Он сел, снял китель, жилет и штаны стоптал с себя кое-как, но сапог долго не мог стащить, брюхо мягкое мешало. Кое-как стащил один, другой - бился, бился, запыхался и устал. И так, с ногой в голенище, повалился и захрапел, наполняя всю комнату запахом табаку, вина и грязной старости.
ГЛАВА XII
Ежели Холстомер что еще вспоминал в эту ночь, то его развлек Васька. Кинул на него попону и поскакал, до утра он держал его у двери кабака с мужицкой лошадью. Они лизались. Утром он пошел в табун и все чесался.
"Что-то больно чешется",- думал он.
Прошло пять дней. Позвали коновала. Он с радостью сказал:
- Короста. Позвольте цыганам продать.
- Зачем? Зарежьте, только чтобы нынче его не было. Утро тихое, ясное. Табун пошел в поле. Холстомер остался. Пришел странный человек, худой, черный, грязный, в забрызганном чем-то черном кафтане. Это был драч. Он взял, не поглядев на него, повод оброти, надетой на Холстомера, и повел. Холстомер пошел спокойно, не оглядываясь, как всегда волоча ноги и цепляя задними по соломе. Выйдя за ворота, он потянулся к колодцу, но драч дернул и сказал: "Не к чему".
Драч и Васька, шедший сзади, пришли в лощинку за кирпичным сараем и, как будто что-то особенное было на этом самом обыкновенном месте, остановились, и драч, передав Ваське повод, снял кафтан, засучил рукава, достал из голенища нож и брусок, стал точить о брусок. Мерин потянулся к поводу, хотел от скуки пожевать его, но далеко было, он вздохнул и закрыл глаза. Губа его повисла, открылись съеденные желтые зубы, и он стал задремывать под звуки точения ножа. Только подрагивала его больная с наплывом отставленная нога. Вдруг он почувствовал, что его взяли под салазки и поднимают кверху голову. Он открыл глаза. Две собаки были перед ним. Одна нюхала по направлению к драчу, другая сидела, глядя на мерина, как будто ожидая чего-то именно от него. Мерин взглянул на них и стал тереть скулою о руку, которая держала его.
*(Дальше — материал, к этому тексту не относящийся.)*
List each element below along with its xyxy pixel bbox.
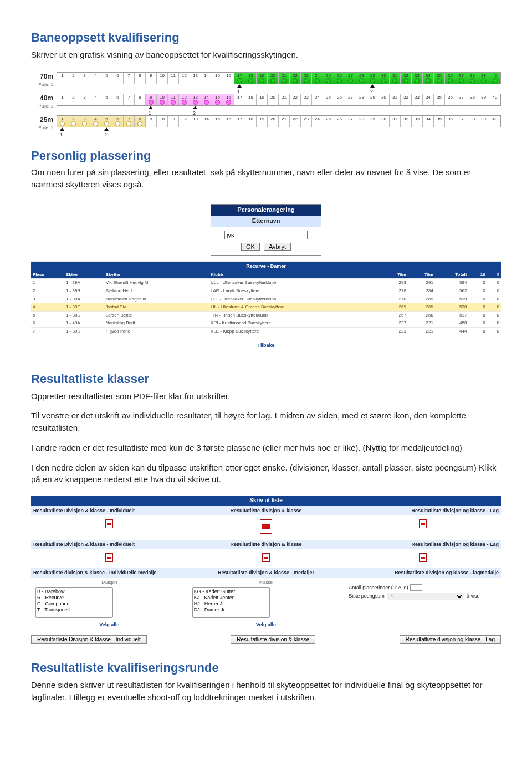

"Лечить, верно, хотят,-подумал он.-Пускай!" И точно, он почувствовал, что что-то сделали с его горлом. Ему стало больно, он вздрогнул, ботнул ногой, по удержался и стал ждать, что будет дальше. Дальше сделалось то, что что-то жидкое полилось большой струёй ему на шею и грудь. Он вздохнул во все бока. И ему стало легче гораздо. Облегчилась вся тяжесть его жизни. Он закрыл глаза и стал склонять голову - никто не держал ее. Потом стала склоняться шея, потом ноги задрожали, зашаталось все тело. Он не столько испугался, сколько удивился. Все так ново стало. Он удивился, рванулся вперед, вверх. Но вместо этого ноги, сдвинувшись с места, заплелись, он стал валиться на бок и, желая переступить, завалился вперед и на левый бок. Драч подождал, пока прекратились судороги, отогнал собак, подвинувшихся ближе, и потом, взяв за ногу и отворотив мерина на спину и велев Ваське держать за ногу, начал свежевать.
- Тоже лошадь была,-сказал Васька.
- Кабы посытее, хороша бы кожа была,- сказал драч.
Табун проходил вечером горой, и тем, которые шли с левого края b94 , видно было что-то красное внизу, около чего возились хлопотливо собаки и перелетали воронья и коршуны. Одна собака, упершись лапами в стерву, мотая головой, отрывала с треском то, что зацепила. Бурая кобылка остановилась, вытянула голову и шею и долго втягивала в себя воздух. Насилу могли отогнать ее.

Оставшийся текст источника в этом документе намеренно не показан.